Running away from home

We’re having a frank conversation.

‘Did you ever run away from home, Mummy?’ she asks. We’re having lunch, just the two of us because it’s a Tuesday and she’ll head back to school in an hour (Swiss school hours…go figure).

‘No, but once when I was about your age I packed a bag and hid it around the side of our house,’ I tell her. I remember it well, that feeling of excitement and anticipation, deliberating over what to include and what to leave out, already mourning the loss of everything I knew, but picturing myself sleeping under a hedge and chewing on the sandwich I would make sure to include. After the sandwich the dream always became a little blurry, although I knew that there would be many adventures, that it would never rain, and that I would find kindred spirits along the way. Just like in all the books I’d read.

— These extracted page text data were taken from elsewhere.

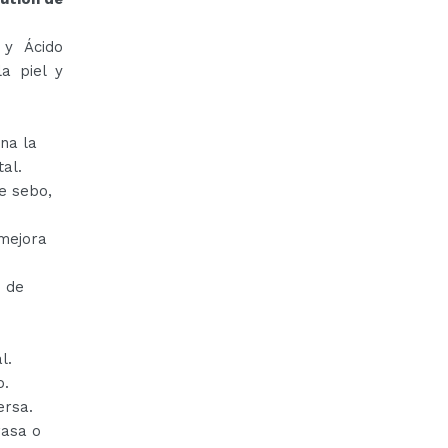
 y Ácido
a piel y
ina la
al.
de sebo,
mejora
s de
l.
o.
ersa.
rasa o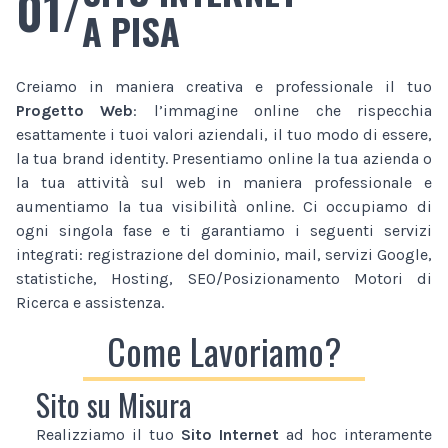
01/
A PISA
Creiamo in maniera creativa e professionale il tuo
Progetto Web
: l’immagine online che rispecchia
esattamente i tuoi valori aziendali, il tuo modo di essere,
la tua brand identity. Presentiamo online la tua azienda o
la tua attività sul web in maniera professionale e
aumentiamo la tua visibilità online. Ci occupiamo di
ogni singola fase e ti garantiamo i seguenti servizi
integrati: registrazione del dominio, mail, servizi Google,
statistiche, Hosting, SEO/Posizionamento Motori di
Ricerca e assistenza.
Come Lavoriamo?
Sito su Misura
Realizziamo il tuo
Sito Internet
ad hoc interamente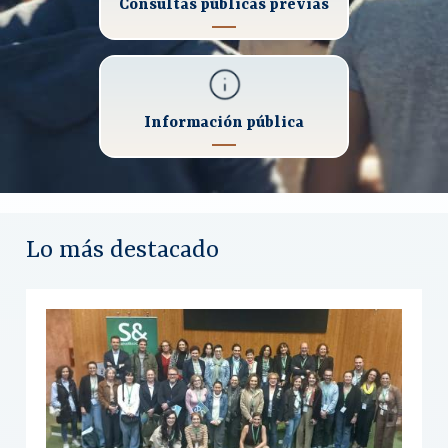
Consultas públicas previas
Información pública
Lo más destacado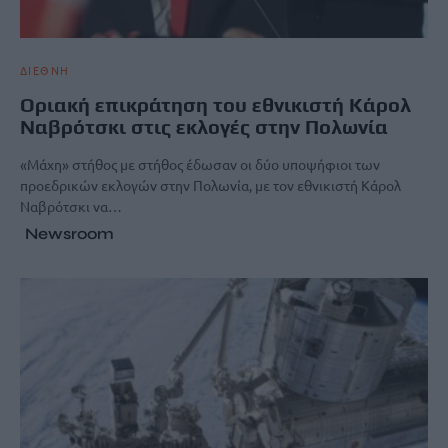
ΔΙΕΘΝΗ
Οριακή επικράτηση του εθνικιστή Κάρολ
Ναβρότσκι στις εκλογές στην Πολωνία
«Μάχη» στήθος με στήθος έδωσαν οι δύο υποψήφιοι των
προεδρικών εκλογών στην Πολωνία, με τον εθνικιστή Κάρολ
Ναβρότσκι να…
Newsroom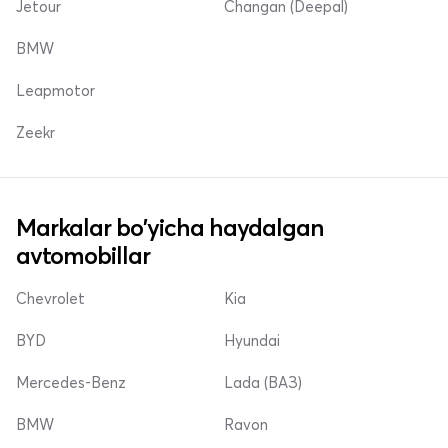
Jetour
Changan (Deepal)
BMW
Leapmotor
Zeekr
Markalar bo'yicha haydalgan
avtomobillar
Chevrolet
Kia
BYD
Hyundai
Mercedes-Benz
Lada (ВАЗ)
BMW
Ravon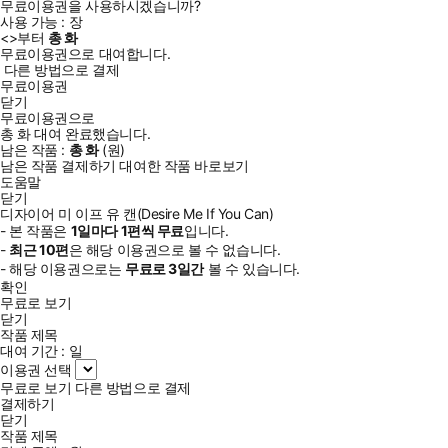
무료이용권을 사용하시겠습니까?
사용 가능 :
장
<
>부터
총
화
무료이용권으로 대여합니다.
다른 방법으로 결제
무료이용권
닫기
무료이용권으로
총
화
대여 완료했습니다.
남은 작품 :
총
화
(
원)
남은 작품 결제하기
대여한 작품 바로보기
도움말
닫기
디자이어 미 이프 유 캔(Desire Me If You Can)
- 본 작품은
1일
마다
1
편씩 무료
입니다.
-
최근
10편
은 해당 이용권으로 볼 수 없습니다.
- 해당 이용권으로는
무료로
3일
간
볼 수 있습니다.
확인
무료로 보기
닫기
작품 제목
대여 기간 :
일
이용권 선택
무료로 보기
다른 방법으로 결제
결제하기
닫기
작품 제목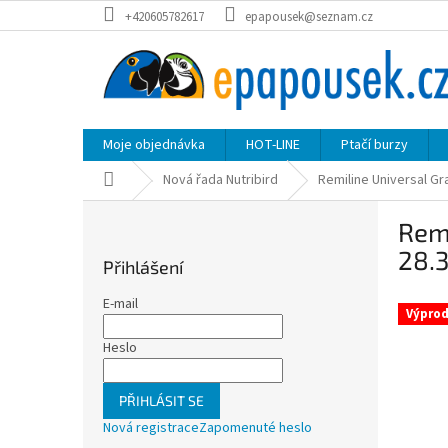
Přejít
+420605782617
epapousek@seznam.cz
na
obsah
Moje objednávka
HOT-LINE
Ptačí burzy
Domů
Nová řada Nutribird
Remiline Universal Gr
P
Remi
o
s
28.
Přihlášení
t
r
E-mail
Výprod
a
n
Heslo
n
í
PŘIHLÁSIT SE
p
Nová registrace
Zapomenuté heslo
a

‘I’ve thought about it,’ she tells me, ducking her head just a little because, naturally, running away from home also means leaving her parents behind, and that’s sad. But I can see in her eyes that she’s had the same dreams I had when I was her age, and that makes me very happy.

‘What happened?’ she asks, and I tell her that by the time night time rolled around I’d reconsidered, figuring it was probably more fun to read about it than actually do it. And then I tell her that I think my mother actually knew what I was planning and she laughs at the idea of Grandma hiding somewhere and watching me pack my bag and make my sandwich.

‘I don’t think I’ll do it, either,’ she says, and I tell her I’m glad because I’d really miss her, but that I understand why she might want to, because books make anything seem possible.